What kept me from thinking it an A+ movie is that the film seems to be unaware of itself, or to be made simply to justify its own existence in some strange paroxysm of creativity. The characters constantly complain about how the crafts they like are dying in their original form, particularly Gosling’s jazz-loving dude. There is an internal struggle to stay true to their convictions or to adapt to survive. Chazelle unapologetically choses the latter, and I’m sure that was no coincidence. It’s the message that took Birdman to the pinnacle, after all.

But is that realistic? Is that the truth of the future of film? As sad as I am to admit it, I doubt it. I’m nostalgic as the next of you - trust me that the closing minutes of La La Land had me in stiches, crying and heartbroken - but I also love film too much to want to see it disappear because of stubborn resistance to adaptation. The movie, in a sense, does not help its own case.

Contrast it, then, to Arrival, the new Amy Adams movie about a linguist tapped by the government to try to communicate with the new species that has come to the planet on 12 different spaceships. Adams knocks it out of the park as the introspective, pensive, and conflicted doctor. Villeneuve showcases his creative mettle, with beautiful use of light and sound, aided tremendously by the great soundtrack of Johan Johansson (who also scored Sicario for Villeneuve, as well as The Theory of Everything two years back).

It is hard to describe the thrust of the story, though, without spoiling it, and that would be criminal. Suffice it to say that the movie is much more than another alien story. It has pieces of Inception and Interstellar, by the way, which to me are the hallmarks of greatness. It urges you to grapple with difficult questions of destiny and death, hope and life, and the decisions we make to get us there. It is about what makes us human and the choices we make.

Like successful science fiction movies, it is not overwrought even though it has its “out-there” scene or two, and you obviously have to suspend your disbelief when it comes to the crux of the plot twists and the explanations. If you allow yourself to be immersed, you won’t be disappointed.

Can it do well at the Oscars?
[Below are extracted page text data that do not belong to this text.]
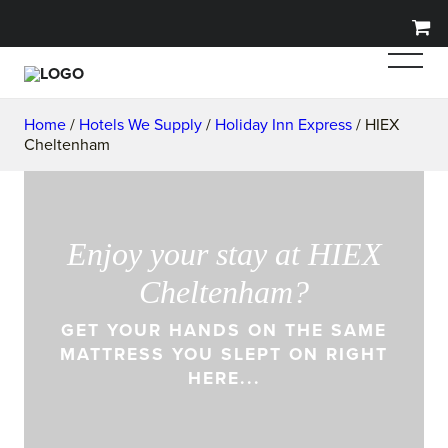
Home
/
Hotels We Supply
/
Holiday Inn Express
/ HIEX
Cheltenham
Enjoy your stay at HIEX
Cheltenham?
GET YOUR HANDS ON THE SAME
MATTRESS YOU SLEPT ON RIGHT
HERE...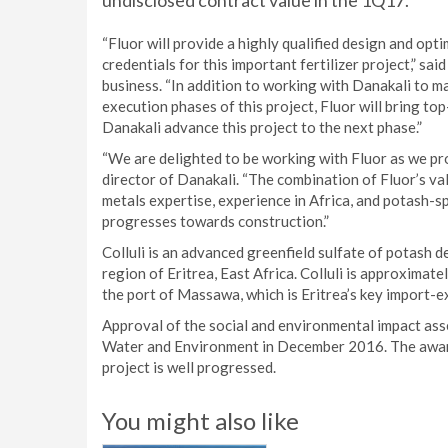
undisclosed contract value in the 1Q17.
“Fluor will provide a highly qualified design and opt
credentials for this important fertilizer project,” s
business. “In addition to working with Danakali to ma
execution phases of this project, Fluor will bring to
Danakali advance this project to the next phase.”
“We are delighted to be working with Fluor as we pr
director of Danakali. “The combination of Fluor’s va
metals expertise, experience in Africa, and potash-spe
progresses towards construction.”
Colluli is an advanced greenfield sulfate of potash d
region of Eritrea, East Africa. Colluli is approxima
the port of Massawa, which is Eritrea’s key import-e
Approval of the social and environmental impact ass
Water and Environment in December 2016. The awar
project is well progressed.
You might also like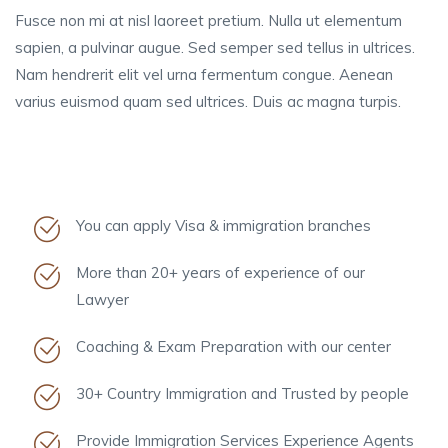
Fusce non mi at nisl laoreet pretium. Nulla ut elementum
sapien, a pulvinar augue. Sed semper sed tellus in ultrices.
Nam hendrerit elit vel urna fermentum congue. Aenean
varius euismod quam sed ultrices. Duis ac magna turpis.
You can apply Visa & immigration branches
More than 20+ years of experience of our
Lawyer
Coaching & Exam Preparation with our center
30+ Country Immigration and Trusted by people
Provide Immigration Services Experience Agents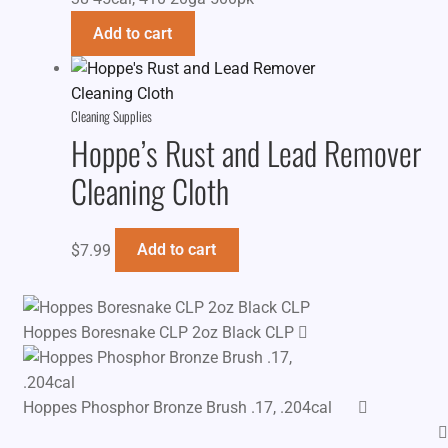
Add to cart
Cleaning Supplies
Hoppe’s Rust and Lead Remover
Cleaning Cloth
$
7.99
Add to cart
Hoppes Boresnake CLP 2oz Black CLP
Hoppes Phosphor Bronze Brush .17, .204cal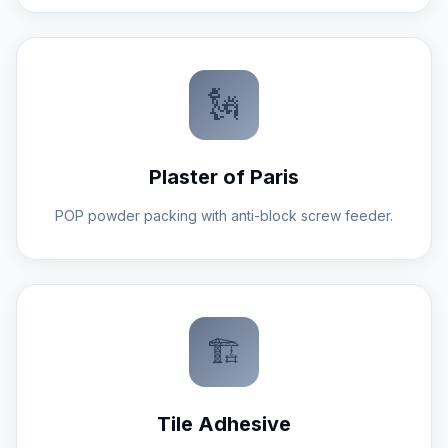
🗽
Plaster of Paris
POP powder packing with anti-block screw feeder.
🏗️
Tile Adhesive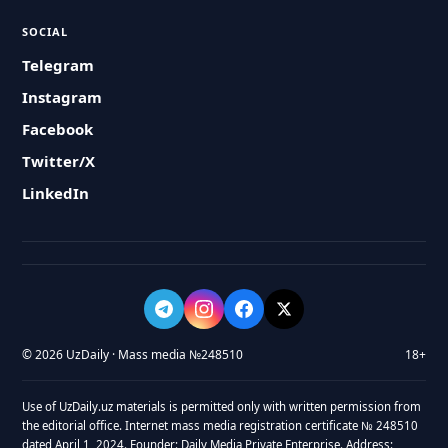
SOCIAL
Telegram
Instagram
Facebook
Twitter/X
LinkedIn
© 2026 UzDaily · Mass media №248510
18+
Use of UzDaily.uz materials is permitted only with written permission from
the editorial office. Internet mass media registration certificate № 248510
dated April 1, 2024. Founder: Daily Media Private Enterprise. Address: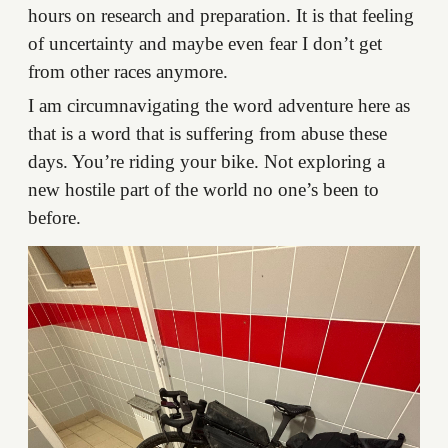
hours on research and preparation. It is that feeling
of uncertainty and maybe even fear I don’t get
from other races anymore.
I am circumnavigating the word adventure here as
that is a word that is suffering from abuse these
days. You’re riding your bike. Not exploring a
new hostile part of the world no one’s been to
before.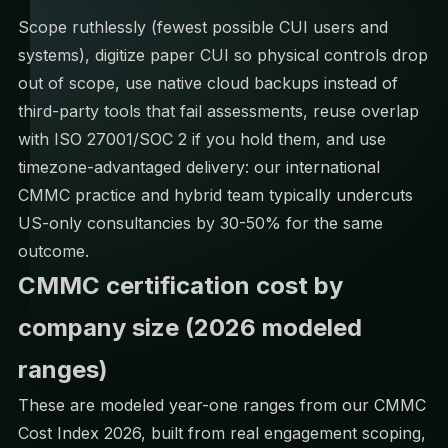
Scope ruthlessly (fewest possible CUI users and
systems), digitize paper CUI so physical controls drop
out of scope, use native cloud backups instead of
third-party tools that fail assessments, reuse overlap
with ISO 27001/SOC 2 if you hold them, and use
timezone-advantaged delivery: our
international
CMMC practice
and hybrid team typically undercuts
US-only consultancies by 30-50% for the same
outcome.
CMMC certification cost by
company size (2026 modeled
ranges)
These are modeled year-one ranges from our
CMMC
Cost Index 2026
, built from real engagement scoping,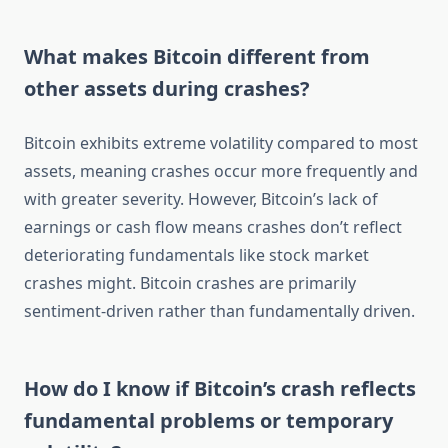
What makes Bitcoin different from
other assets during crashes?
Bitcoin exhibits extreme volatility compared to most
assets, meaning crashes occur more frequently and
with greater severity. However, Bitcoin’s lack of
earnings or cash flow means crashes don’t reflect
deteriorating fundamentals like stock market
crashes might. Bitcoin crashes are primarily
sentiment-driven rather than fundamentally driven.
How do I know if Bitcoin’s crash reflects
fundamental problems or temporary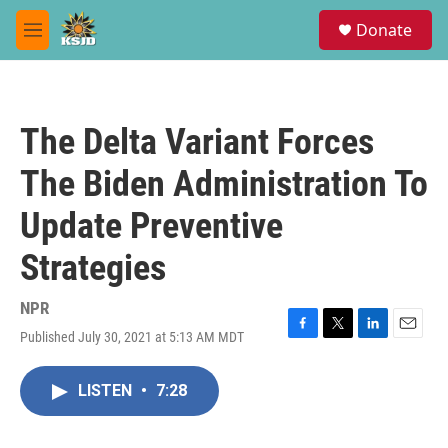
Skip to main content
S
Donate
e
M
a
e
r
n
c
u
h
The Delta Variant Forces
u
e
The Biden Administration To
r
y
Update Preventive
Strategies
NPR
Published July 30, 2021 at 5:13 AM MDT
F
T
L
E
a
w
i
m
c
i
n
a
LISTEN
•
7:28
e
t
k
i
b
t
e
l
o
e
d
Absolutely. I think it has sufficient star wattage and critical respect already that that alone almost guarantees it a spot. A win, however, is another matter entirely. After all, whenever you’ve pitted a science fiction movie against a musical, a movie about or for the future against a movie about the past, there has never been any doubt as to the outcome of the Oscar race. Still, this could be Adams’ year.

Still to come

The festival winds downs tomorrow. There are a lot of movies I have not seen and probably will not get a chance to see. I was particularly bad at checking out the docs, but I’m hoping TIFF saves me. Still, I’ll try to catch Wakefield, Neruda, and maybe even Maudie.

Of course, Telluride’s legendary closing day picnic is tomorrow, as people say goodbye. It is a melancholy moment, but there is no rest for the weary, as many of the people here (myself included) are packing up and making the trek to the Great White North, where the Toronto festival begins Thursday.